18. randomized controlled trial [pt] OR controlled clinical trial [pt] OR randomized controlled trials [MeSH] OR controlled clinical trials [MeSH] OR random allocation [MeSH] OR double-blind method [MeSH] OR single-blind method [MeSH]

OR (placebos [MeSH] OR placebo* ti, ab OR random* ti, ab OR quasi-random* ti, ab

19. 17 AND 18


Study selection

Two reviewers independently inspected titles and abstracts identified in the initial literature search in order to identify potentially relevant publications. All potentially relevant publications identified by at least one reviewer were obtained in full text format. One reviewer then applied the inclusion criteria to select which trials to include in the review, and scrutinised publications for duplication of trial results.

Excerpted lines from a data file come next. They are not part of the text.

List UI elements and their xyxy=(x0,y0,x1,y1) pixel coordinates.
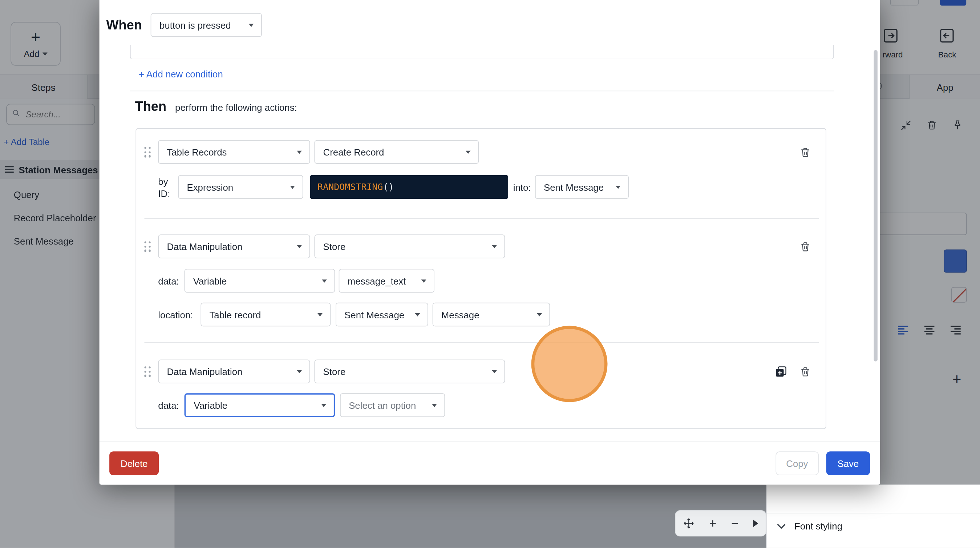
action2-category-select[interactable]: Data Manipulation xyxy=(158,234,310,258)
modal-footer: Delete Copy Save xyxy=(100,441,880,485)
drag-handle-icon[interactable] xyxy=(144,241,151,252)
zoom-out-icon[interactable]: − xyxy=(731,517,738,529)
action1-category-select[interactable]: Table Records xyxy=(158,140,310,164)
placeholder-value: Select an option xyxy=(349,400,416,410)
actions-card: Table Records Create Record by ID: Expre… xyxy=(135,128,826,429)
into-label: into: xyxy=(513,175,531,199)
action2-data-source-select[interactable]: Variable xyxy=(185,269,335,293)
action2-variable-select[interactable]: message_text xyxy=(339,269,434,293)
action3-variable-select[interactable]: Select an option xyxy=(340,393,445,417)
font-styling-section: Font styling xyxy=(767,485,980,548)
data-label: data: xyxy=(158,393,179,417)
selected-value: Data Manipulation xyxy=(167,241,242,252)
pan-icon[interactable] xyxy=(683,518,695,529)
selected-value: Table record xyxy=(209,309,261,320)
save-button[interactable]: Save xyxy=(826,451,870,475)
divider xyxy=(130,91,834,92)
when-label: When xyxy=(107,18,142,32)
copy-button[interactable]: Copy xyxy=(775,451,819,475)
chevron-down-icon xyxy=(317,313,323,316)
action1-into-table-select[interactable]: Sent Message xyxy=(535,175,629,199)
selected-value: Expression xyxy=(187,182,233,192)
app-window: + Add rward Back xyxy=(0,0,980,548)
trigger-value: button is pressed xyxy=(159,20,231,30)
chevron-down-icon xyxy=(322,279,327,282)
automation-modal: When button is pressed + Add new conditi… xyxy=(100,0,880,485)
divider xyxy=(767,513,980,513)
font-styling-label: Font styling xyxy=(794,521,842,531)
chevron-down-icon xyxy=(321,404,326,407)
then-row: Then perform the following actions: xyxy=(135,99,297,114)
condition-card-partial xyxy=(130,45,834,60)
then-caption: perform the following actions: xyxy=(175,102,297,112)
duplicate-action-button[interactable] xyxy=(773,363,788,380)
action2-operation-select[interactable]: Store xyxy=(315,234,505,258)
selected-value: Variable xyxy=(193,276,227,286)
chevron-down-icon xyxy=(249,24,254,27)
drag-handle-icon[interactable] xyxy=(144,147,151,157)
selected-value: Create Record xyxy=(323,147,384,157)
action1-value-source-select[interactable]: Expression xyxy=(178,175,303,199)
action3-category-select[interactable]: Data Manipulation xyxy=(158,359,310,383)
chevron-down-icon xyxy=(616,185,621,189)
delete-action3-button[interactable] xyxy=(798,363,813,380)
chevron-down-icon xyxy=(297,370,302,373)
divider xyxy=(144,218,819,219)
chevron-down-icon xyxy=(297,245,302,248)
delete-action1-button[interactable] xyxy=(798,144,813,160)
location-label: location: xyxy=(158,303,193,327)
drag-handle-icon[interactable] xyxy=(144,366,151,377)
selected-value: Store xyxy=(323,366,346,376)
selected-value: Sent Message xyxy=(544,182,604,192)
modal-scrollbar[interactable] xyxy=(874,50,878,362)
selected-value: Data Manipulation xyxy=(167,366,242,376)
chevron-down-icon xyxy=(492,370,497,373)
chevron-down-icon xyxy=(415,313,420,316)
action2-location-table-select[interactable]: Sent Message xyxy=(336,303,428,327)
add-condition-link[interactable]: + Add new condition xyxy=(139,68,223,79)
data-label: data: xyxy=(158,269,179,293)
chevron-down-icon xyxy=(537,313,542,316)
expression-args: () xyxy=(383,182,394,192)
when-row: When button is pressed xyxy=(107,13,262,37)
then-label: Then xyxy=(135,99,166,114)
canvas-zoom-toolbar: + − xyxy=(675,510,766,536)
selected-value: Store xyxy=(323,241,346,252)
chevron-down-icon xyxy=(777,523,786,529)
expression-editor[interactable]: RANDOMSTRING() xyxy=(310,175,508,199)
action2-location-column-select[interactable]: Message xyxy=(433,303,550,327)
action1-operation-select[interactable]: Create Record xyxy=(315,140,479,164)
delete-action2-button[interactable] xyxy=(798,238,813,255)
delete-button[interactable]: Delete xyxy=(109,451,159,475)
by-id-label: by ID: xyxy=(158,176,178,199)
action3-operation-select[interactable]: Store xyxy=(315,359,505,383)
chevron-down-icon xyxy=(297,150,302,154)
chevron-down-icon xyxy=(290,185,295,189)
expand-right-icon[interactable] xyxy=(753,520,758,527)
selected-value: Message xyxy=(441,309,479,320)
action2-location-type-select[interactable]: Table record xyxy=(200,303,331,327)
chevron-down-icon xyxy=(432,404,437,407)
chevron-down-icon xyxy=(422,279,426,282)
selected-value: message_text xyxy=(348,276,406,286)
selected-value: Variable xyxy=(194,400,228,410)
divider xyxy=(144,342,819,342)
font-styling-header[interactable]: Font styling xyxy=(777,521,842,531)
selected-value: Sent Message xyxy=(344,309,404,320)
zoom-in-icon[interactable]: + xyxy=(709,517,716,529)
chevron-down-icon xyxy=(492,245,497,248)
expression-function: RANDOMSTRING xyxy=(317,182,383,192)
action3-data-source-select[interactable]: Variable xyxy=(185,393,335,417)
trigger-select[interactable]: button is pressed xyxy=(151,13,262,37)
selected-value: Table Records xyxy=(167,147,227,157)
chevron-down-icon xyxy=(466,150,471,154)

Assessment of methodological quality

Two reviewers independently assessed the methodological quality of the included trials, using a pro-forma as a guide. The methodological quality of the included trials was assessed in terms of generation of the allocation sequence and allocation concealment and reported as adequate, inadequate or unclear according to Juni 2001[14]. We recorded who was blinded in each trial. We classified inclusion of randomized participants in the analysis as adequate if 80% or more of the participants are included in the analysis, unclear if not described, and inadequate if less than 80% were included. Any disagreements were resolved by discussion.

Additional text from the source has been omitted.